Song of Songs = Holy of Holies
Holy = Inside
Holy of Holies = on the Inside of the Inside
The Zohar teaches that Akiva used to read the Song of Songs on the Sabbath and cry… Tears of Ecstasy.
Akiva participated in a great debate with the other sages over whether to include the Song of Songs in the biblical cannon of Sacred Books. It is written as a dialogue between two lovers.
“Let him kiss me with the kisses of his mouth…His fruit is sweet to my mouth….His thrust is upon me in love” The man responds, “Your lips are like the thread of scarlet …Your breasts are like two roes…. Your closed garden, your secret fountain…”
The Song of Songs appears to be a sexual love song, perhaps to be sung in ancient taverns and beer halls; what place could it have in the sacred writ? To this argument of the sages, Akiva has a two-fold response.
First, he says, know that all of the Song of Songs is a mashal, an allegory.
Second, know that while all the books are holy the Song of Songs is the Holy of Holies.
One way to read the text, and a way that it is usually read, is that Akiva is saying two distinct things.
First, he says do not be afraid of the content of this book; it is not about sexuality. The sexual is but an allegory for the spiritual love between the human being and God.
Second, know that this great spiritual love is central to the religious endeavor. This book therefore is not only holy but the Holy of Holies.
Now the moralist will be quick to say, “Yes, he is right! Sex isn’t the answer!” Yet, I for one, as teacher and a human being, do not go with the moralists. That is precisely the point of the secret of the cherubs. Sex is the answer.

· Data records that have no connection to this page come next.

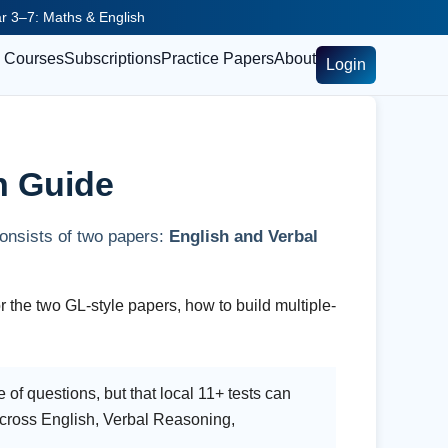
ear 3–7: Maths & English
Courses
Subscriptions
Practice Papers
About
Login
n Guide
consists of two papers:
English and Verbal
r the two GL-style papers, how to build multiple-
 of questions, but that local 11+ tests can
 across English, Verbal Reasoning,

The Secret of the Cherubs was an explicit tantric mystery studied, taught and practiced by ancient Hebrew initiates. Solomon was the great tantric master. It was Solomon who took a thousand wives.
It was Solomon who wrote the Song of Songs – an explicitly sexual love story which is understood by the tradition to be the holiest book of the Hebrew canon. Indeed the Song of Songs is referred to by the masters as the Holy of Holies.
This is not merely a literary turn of phrase to emphasize its absolute centrality in Hebrew spirituality. It is that and much more than that. It is also a veiled reference to the cherubs in the Temple’s Holy of Holies who stand as symbols of the Hebrew Tantric mystery.
When Akiva teaches that the Song of Songs is a Mashal, which is usually translated as allegory, this is usually understood to mean that the song of passion and sensuality is but an allegory for the higher loves – particularly the love between God and Israel.
This reading however both mis-understands allegory and symbol – and as it is intended to do – hides the deeper esoteric teaching. As it well should.
That reading is but the cloak which allows Akiva to hide his truly radical esoteric doctrine. This doctrine is no less than the Secret of the Cherubs – the spring of enlightenment… When Akiva says that the Song of Songs is a mashal, he means not an allegory but a model. That is to say, the sexual story of the lovers in the Song of Songs is a model for the erotic. The erotic as we have seen is identical with the sacred itself. This is Akiva’s intent when he cries out with such passion and pathos that “the Song of Songs is the Holy of Holies!”
The Holy of Holies in the Temple destroyed just a few years earlier was for Akiva and the people the personification of eros. The cherubs reminded the people that the sexual was the window to the sacred. The secret of the sexually intertwined cherubs atop the ark was, you remember, not that sex IS the erotic and the holy but that sex MODELS the erotic and the holy.
The power of this idea does not fall with the destruction of the Temple. The fall of the Temple, insists Akiva, must not be the fall of eros. For every moment that engages life erotically, the Temple is rebuilt.
Moreover, Akiva reminds a people who have just been disempowered politically, in the end political power structures are but illusion. The human being is powerful because he/she — by living erotically – participates and creates the divine union – because human consciousness and action are the touchstone of God.